The War of Civlar
CHAPTER 3 - THE BAR
“Fuck, I needed that!” drones Colonel Thraetium slowly. He sits back and listens to the background music of the bar, now become predominant over the chatting of the people around him. The music is laden with a heavy deep synthetic guitar which ascends over a subtle yet penetrating melody and thumping baseline.
YOU FUCKING THINK YOU OWN ME!
I OWN MYSELF!
I AM THE GOD OF ME!
JURISTICTION – ME!
STEP TO THIS AND EAT MY SHIT!
SCATTER YOUR BRAIN WITH MY AJ-12!
...............IF ONLY YOU HAD SOME ANYWAY!”
Spots of color and fractaline images danced against his eyelids as he closed them.
The smokeless inhalation device had been set to strong, and Colonel Thraetium had felt it almost immediately. His mind finally drifted away into a personal space. However, being a veteran of Pleasurin-12 he was solidified in his belief that he could handle it.
His drifting mind was interrupted by the seemingly echoing voice of his mate and bartender, Peter. As he opens his eyes he sees the bartender smiling at his old friend:
“Go easy, buddy, two people carked it last season!”
Some short silence passed.
“I'm just kidding!” the bartender beamed, “you know we always do it by the stats! This Pleasurin-12 is much better than the Pleasurin-11 too. They identified an allergy that some people suffered from and modified the molecule to make it safe.”
The Colonel was still working his way to the peak.
“Safer.” the bartender corrected after some consideration.
“It’s all relative,” the Colonel smirked, now overcome by an incredible rush.
“So what's got you in a party mood, Colonel?” Peter inquires.
Colonel Thraetium appears now to snap from his experience, but not completely. He composes himself for a long sentence. “No party friend, in fact quite the opposite. Let's just say I took one for the team. Well, there was something I didn't need to see....”
“She just wouldn't listen. The psych tests said she was sane too.” he thought secretly to himself.
MEANWHILE:
The president sat at his desk, reclined on his seat and with his feet on the table.
His mind was filled with grandeur of a massive victory; soon he would be remembered forever as the greatest president that had ever served the citizens of Civlar.
His thoughts were interrupted by an abrupt knock on the door as his secretary entered the room.
“Sir, the report on the economy is in.”
The president chuckled -
“The economy!? Don't waste my time with such an issue at a time like this! Next you'll be telling me that the toilet is broken.”
“Well, one of our mainframes broke down and...” continued the secretary before he is abruptly cut short.
“So? We are at 98% efficiency instead of 100% efficiency,” stated the president, proceeding next to point out of his window to a man walking in a slow exaggerated stride down the street. A young lady was skipping behind, topless.
“Do you think he cares?”
“Well, no...”
“Then why, in the name of logic – would I care? The computers control the economy and the robots do all the work - nobody is concerned! Tell me something to be excited about – how about the Ministry of Music? Don't they have any news?”
“Ah... yes. That new song we subsidized is doing great!” replied the secretary.
“Yeah!” bellowed the president. The president then jumped up from his desk, pointing his finger in excitement. “Also a forgone conclusion, dear friend, but much more relevant. You have a lot to learn about politics!”
“I AM THE GOD OF ME!” He started singing badly, and playing an air guitar.
“JURISTICTION – ME!” joined in the secretary, relieved that the economic report was not going to put the president in a bad mood today.
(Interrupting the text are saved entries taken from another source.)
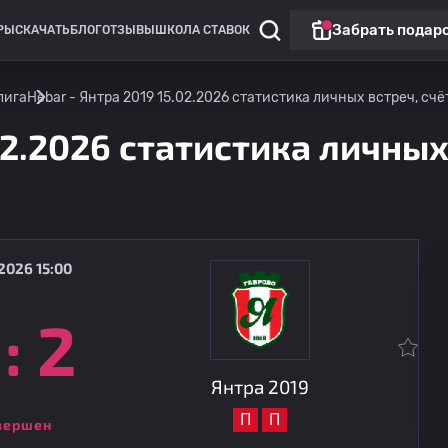
Забрать подар
РЫ
СКАЧАТЬ
БЛОГ
ОТЗЫВЫ
ШКОЛА СТАВОК
лига
Hebar - Янтра 2019 15.02.2026 статистика личных встреч, счё
02.2026 статистика личных
2026 15:00
:
2
Вторская лига
Янтра 2019
11.08
20:00
Монтана
Янтра 2019
П
П
вершен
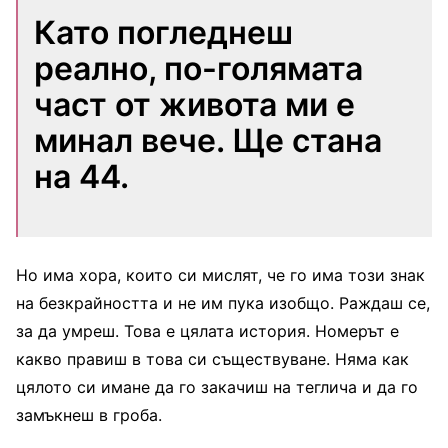
Като погледнеш
реално, по-голямата
част от живота ми е
минал вече. Ще стана
на 44.
Но има хора, които си мислят, че го има този знак
на безкрайността и не им пука изобщо. Раждаш се,
за да умреш. Това е цялата история. Номерът е
какво правиш в това си съществуване. Няма как
цялото си имане да го закачиш на теглича и да го
замъкнеш в гроба.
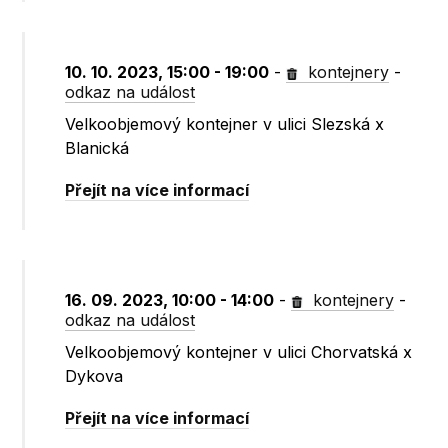
10. 10. 2023, 15:00 - 19:00
-
kontejnery
-
odkaz na událost
Velkoobjemový kontejner v ulici Slezská x
Blanická
Přejít na více informací
16. 09. 2023, 10:00 - 14:00
-
kontejnery
-
odkaz na událost
Velkoobjemový kontejner v ulici Chorvatská x
Dykova
Přejít na více informací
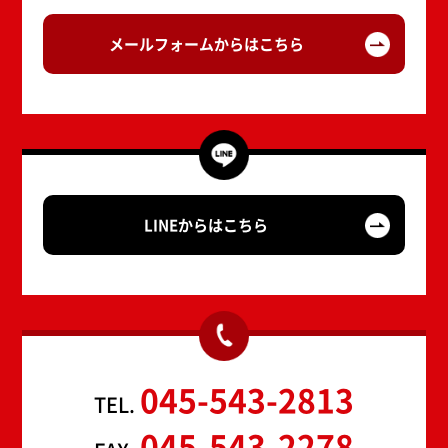
メールフォームからはこちら
LINEからはこちら
045-543-2813
TEL.
045-543-2278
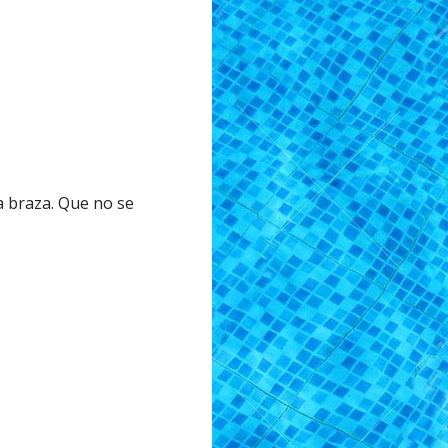
 a braza. Que no se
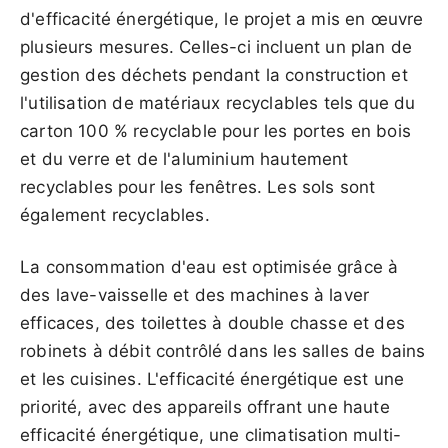
d'efficacité énergétique, le projet a mis en œuvre
plusieurs mesures. Celles-ci incluent un plan de
gestion des déchets pendant la construction et
l'utilisation de matériaux recyclables tels que du
carton 100 % recyclable pour les portes en bois
et du verre et de l'aluminium hautement
recyclables pour les fenêtres. Les sols sont
également recyclables.
La consommation d'eau est optimisée grâce à
des lave-vaisselle et des machines à laver
efficaces, des toilettes à double chasse et des
robinets à débit contrôlé dans les salles de bains
et les cuisines. L'efficacité énergétique est une
priorité, avec des appareils offrant une haute
efficacité énergétique, une climatisation multi-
“Now that is money well spent! A robot can't produce art! We'll win the next election for sure!”
“Definitely about the election, our simulations show that that song gives the highest pleasure rating for 93% of surveyed individuals,” reminded the secretary, “You truly are a man of firsts!”
The phone rings to interrupt the revelry - It was the leader of the Opposition.
“G'day mate. I heard what you were doing. If you ask me its lunacy!” came the shrill voice of the opposition leader.
“Nobody is asking you. Check the polls!” laughed the president.
“You are backwards. You want to increase the subsidy on drugs and decrease the subsidy on sex! Our studies have shown that the opposite needs to be done!”
“Drugs distribute pleasure more consistently than sex,” reminded the president, confident in this private yet rhetorical victory against his adversary.
“True - but drugs are costing us a lot in research and development! Sex, on the other hand, well the women figure out the research and development for that themselves... it’s a distributed process, not a centralized one!”
“You would say that!” bellowed the president, placing his palms against the desk and cocking his head to further taunt his opponent, “Being from the Distributed party, you are the party of inefficiency! How much funding did you get from the Prostitutes' Union last year? Remind me again?”
The secretary walks out of the room. This will be a long one.